La gravité de la situation exige une prise de conscience, au sommet de l’État, de la nécessité d’un plan de relance pour les plus précaires. Il faut rapidement augmenter les minima sociaux, en particulier le RSA dont le montant est gelé depuis 2017 (hors inflation) alors qu’il avait augmenté de 10 % sur le précédent quinquennat. Il faut également l’ouvrir aux 18-25 ans qui ne bénéficient pas de la solidarité familiale et qui sont les premières victimes des fins de contrats précaires. L’ampleur du mal-logement nécessite également un plan d’investissement massif en faveur de l’hébergement et du logement très social, avec en priorité le doublement de la production de logements PLAI (soit 60 000 par an) et la mobilisation du parc privé vacant en faveur des plus modestes. L’urgence est aussi d’empêcher les expulsions locatives sans relogement. Au-delà de la nécessaire prolongation de la trêve hivernale sur toute l’année 2020, l’État doit aider les ménages à bas revenu à se maintenir dans leur logement en revalorisant significativement les APL (annulation des coupes budgétaires) et en créant un fonds d’aide au paiement des loyers doté de 200 millions d’€ sur l’année 2020, évitant aux plus pauvres de s’enfoncer dans la dette.

Ce plan de relance doit aussi être l’occasion de sortir de la pauvreté des centaines de milliers de personnes sans titre de séjour ou en situation administrative précaire. Il faut régulariser ces ménages en leur accordant un titre de séjour stable leur permettant d’accéder à l’emploi et au logement.

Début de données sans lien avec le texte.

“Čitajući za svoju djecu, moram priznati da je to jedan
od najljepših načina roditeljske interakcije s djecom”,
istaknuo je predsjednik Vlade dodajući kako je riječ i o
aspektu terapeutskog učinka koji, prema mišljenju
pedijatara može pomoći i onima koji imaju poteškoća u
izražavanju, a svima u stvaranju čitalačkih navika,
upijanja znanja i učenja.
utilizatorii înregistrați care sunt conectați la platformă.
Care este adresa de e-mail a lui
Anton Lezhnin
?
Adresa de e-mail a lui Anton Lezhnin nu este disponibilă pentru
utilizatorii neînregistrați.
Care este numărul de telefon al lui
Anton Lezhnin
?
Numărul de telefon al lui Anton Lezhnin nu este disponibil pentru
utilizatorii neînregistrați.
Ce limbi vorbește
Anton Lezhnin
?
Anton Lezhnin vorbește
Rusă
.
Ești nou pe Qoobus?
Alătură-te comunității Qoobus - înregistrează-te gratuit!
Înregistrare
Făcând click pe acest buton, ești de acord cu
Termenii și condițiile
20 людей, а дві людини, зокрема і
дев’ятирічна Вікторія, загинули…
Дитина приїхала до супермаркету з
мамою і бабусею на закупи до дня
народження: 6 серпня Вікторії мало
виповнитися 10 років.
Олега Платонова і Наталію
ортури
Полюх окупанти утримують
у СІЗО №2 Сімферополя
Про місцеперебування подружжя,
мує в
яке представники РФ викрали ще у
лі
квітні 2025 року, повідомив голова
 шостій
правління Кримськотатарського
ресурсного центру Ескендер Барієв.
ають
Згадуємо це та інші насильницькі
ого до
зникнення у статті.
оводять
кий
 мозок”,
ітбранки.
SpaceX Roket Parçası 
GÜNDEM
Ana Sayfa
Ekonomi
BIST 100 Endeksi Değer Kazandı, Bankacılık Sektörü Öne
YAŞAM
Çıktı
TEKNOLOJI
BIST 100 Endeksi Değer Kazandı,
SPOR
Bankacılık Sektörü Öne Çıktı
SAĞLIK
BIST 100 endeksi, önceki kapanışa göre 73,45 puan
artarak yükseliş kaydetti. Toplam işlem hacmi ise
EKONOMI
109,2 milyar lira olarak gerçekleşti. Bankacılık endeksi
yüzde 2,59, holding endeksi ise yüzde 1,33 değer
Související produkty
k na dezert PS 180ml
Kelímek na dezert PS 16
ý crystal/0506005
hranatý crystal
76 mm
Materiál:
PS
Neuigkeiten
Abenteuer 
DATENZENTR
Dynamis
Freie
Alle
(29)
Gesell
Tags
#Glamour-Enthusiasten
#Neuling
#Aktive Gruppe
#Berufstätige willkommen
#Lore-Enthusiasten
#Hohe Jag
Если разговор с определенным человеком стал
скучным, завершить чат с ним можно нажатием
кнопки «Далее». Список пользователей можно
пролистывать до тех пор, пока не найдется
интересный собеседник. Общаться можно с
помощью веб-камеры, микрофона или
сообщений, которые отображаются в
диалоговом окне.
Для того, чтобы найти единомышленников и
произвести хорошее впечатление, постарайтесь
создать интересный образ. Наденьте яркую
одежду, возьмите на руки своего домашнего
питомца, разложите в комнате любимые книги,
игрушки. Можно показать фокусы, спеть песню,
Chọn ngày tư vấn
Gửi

Enfin, face à l’augmentation du chômage de masse, il faut annuler la réforme de l’indemnisation et mobiliser massivement - et très rapidement - l’emploi solidaire par un plan de soutien à l’insertion par l’activité économie (IAE) ciblé sur les quartiers et territoires les plus touchés par la crise. Concrètement les associations proposent le triplement des postes de salariés dans les chantiers et entreprises d’insertion ainsi que la relance d’un programme de contrats aidés en soutien à l’activité des moins qualifiés. L’économie sociale et solidaire crée des biens communs, des activités et services qui profitent à l’ensemble de la population, dans un cadre non lucratif et non concurrentiel : elle est une solution d’avenir pour redonner des perspectives d’émancipation aux populations qui subissent la violence de la crise dans leur quotidien.µ

 

Florent Guéguen, directeur de la Fédération des acteurs de la solidarité (1).

 

1. La Fédération des acteurs de la solidarité regroupe 870 associations et organismes de lutte contre l’exclusion agissant pour l’accès au logement, à l’emploi et à l’asile des personnes en situation de précarité.